7/7 bombings: London remembers
Caron Pope, managing partner at law firm Fragoman
"I was working by London Bridge at the time. We heard the distant wail of sirens outside and didnt really think too much of it until some colleagues started arriving in the office saying there were problems on the Tube due to an electrical surge . And then …. the word started going round that there had been explosions and from then on we were all glued to BBC news website watching the story unfold.

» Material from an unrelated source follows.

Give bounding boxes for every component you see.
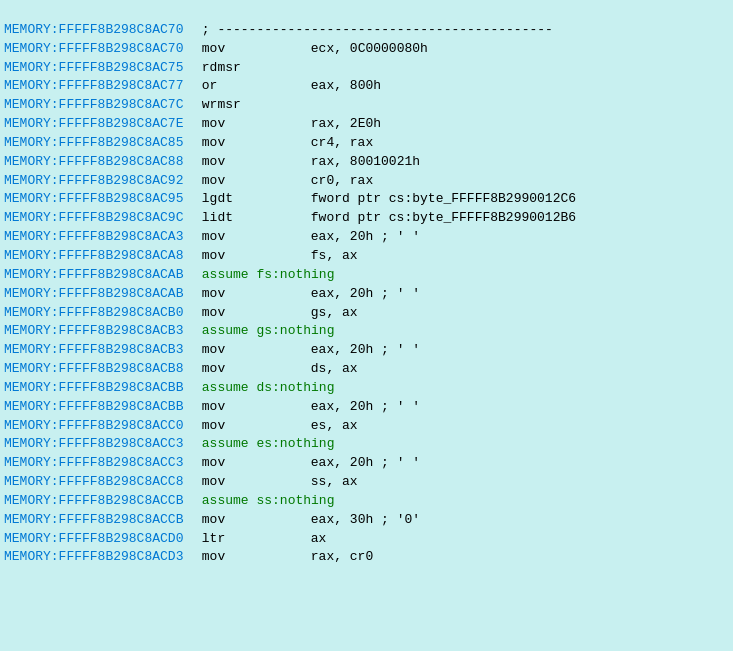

Of course we started worrying about colleagues who were not in the office or friends and family who we knew were in London and as the mobile phones service were down it was hard to make contact for a while It was hard to believe that so much death and destruction was happening so close to us all .
"It was a very subdued atmosphere in the office that day and most of us headed home as early as we could . The train was eerily quiet on the return journey – in fact that' s what I noticed most in the following weeks . An air of nervousness everywhere … its a terrible feeling knowing that we are all potential targets and as commuters we were all aware that it could so easily have been us if the bombers had chosen a different route into London.
"My children were quite young at the time and I remember them wanting some kind of explanation from me as to why these awful terrorists had blown up and mutilated people at random . I couldn't explain it then and 10 years on I still can't .
Nicky Edwards, director of policy and public affairs at The City UK
“I was still so very happy that London had won the 2012 Olympic bid, I didn’t mind when an inexplicable traffic jam caused the bus to work to come to a halt. It was a fine morning, so I got off and walked. Arriving at work, I found a colleague standing outside the office looking for people to arrive. It was only when he asked if I was alright that I learned about the bombings.
“That evening a few of us from the office walked back across London Bridge together. Instead of the usual isolated individuals in a crowd of hundreds rushing across the river, people were taking care to see and acknowledge each other. It was a fine evening.”
Sadiq Khan, MP for Tooting
“I can remember all too vividly where I was when word started filtering through that there had been several explosions on London’s public transport network. I was with my staff in our House of Common's office and all of us were in high spirits as we were still digesting the fantastic news from the day before that our magnificent city had been chosen to host the Olympic Games.
“Frantic phone calls were made and messages exchanged with my nearest and dearest. Every time I was able to establish contact with one of them I felt a huge sense of relief. But I knew it could so easily have been my wife and daughters, or my mum or brothers and sister, or their families, killed or injured down there in the dark or riding on the top deck of that Number 30 bus…
"I felt shock at the thought of Londoners killed while aboard public transport – travelling along the very arteries that keep the city’s beating heart alive, that I’ve travelled every day, all my life."
Tessa Jowell, former Olympics minister
“I was in Singapore, celebrating having won the Olympic bid when my private secretary received a call from London to be told that there might have been a terrorist attack on the Tube network.
"Euphoria had given way to disaster, despair, gripping apprehension, unbearable anxiety… The mobile network collapsed under the pressure. So many distressed calls for help, so many plaintive requests for reassurance went unanswered in the void. But then, for the lucky ones, the network was restored and the call came. For some, though, the call did not come and never will. For some the connection will never be restored.”